## Your objective:
Where the line containing "octobre 2021" appears, start copying; continue through the last line below and copy nothing else.

[Dataset entries]

==================================================

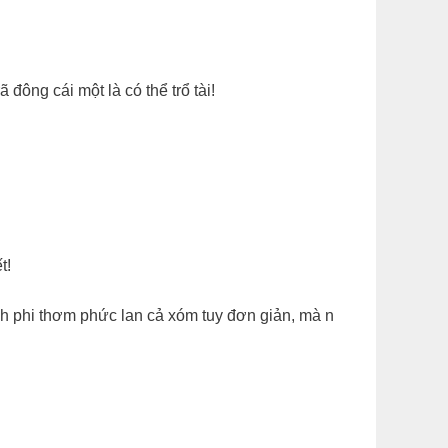
 đông cái một là có thể trổ tài!
t!
 phi thơm phức lan cả xóm tuy đơn giản, mà n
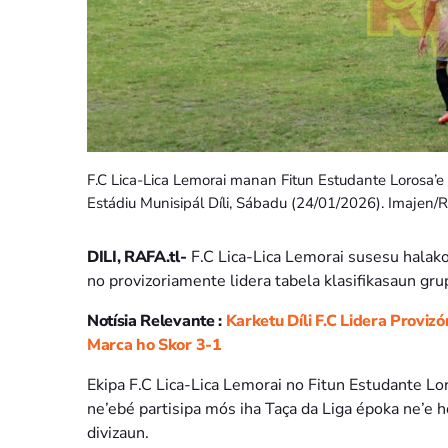
F.C Lica-Lica Lemorai manan Fitun Estudante Lorosa’e 
Estádiu Munisipál Díli, Sábadu (24/01/2026). Imajen/Ra
DILI, RAFA.tl-
F.C Lica-Lica Lemorai susesu halako
no provizoriamente lidera tabela klasifikasaun gru
Notísia Relevante :
Karketu Díli F.C Lidera Proviz
Marca ho Skor 3-1
Ekipa F.C Lica-Lica Lemorai no Fitun Estudante Lo
ne’ebé partisipa mós iha Taça da Liga époka ne’e 
divizaun.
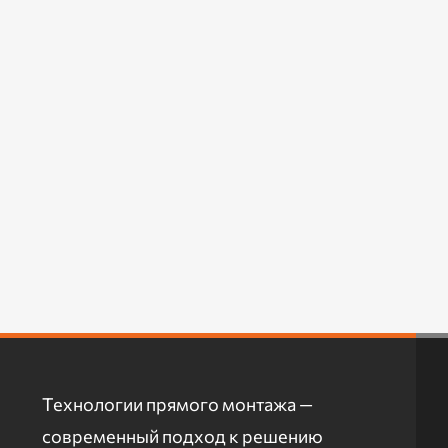
Технологии прямого монтажа —
современный подход к решению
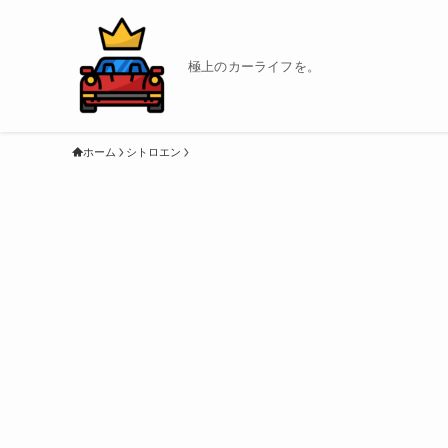
極上のカーライフを。
ホーム
シトロエン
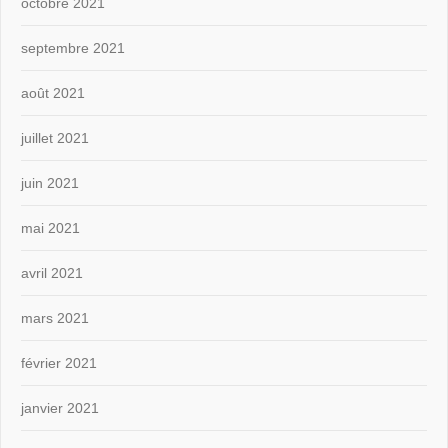
octobre 2021
septembre 2021
août 2021
juillet 2021
juin 2021
mai 2021
avril 2021
mars 2021
février 2021
janvier 2021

==================================================

## Task output:
octobre 2021
septembre 2021
août 2021
juillet 2021
juin 2021
mai 2021
avril 2021
mars 2021
février 2021
janvier 2021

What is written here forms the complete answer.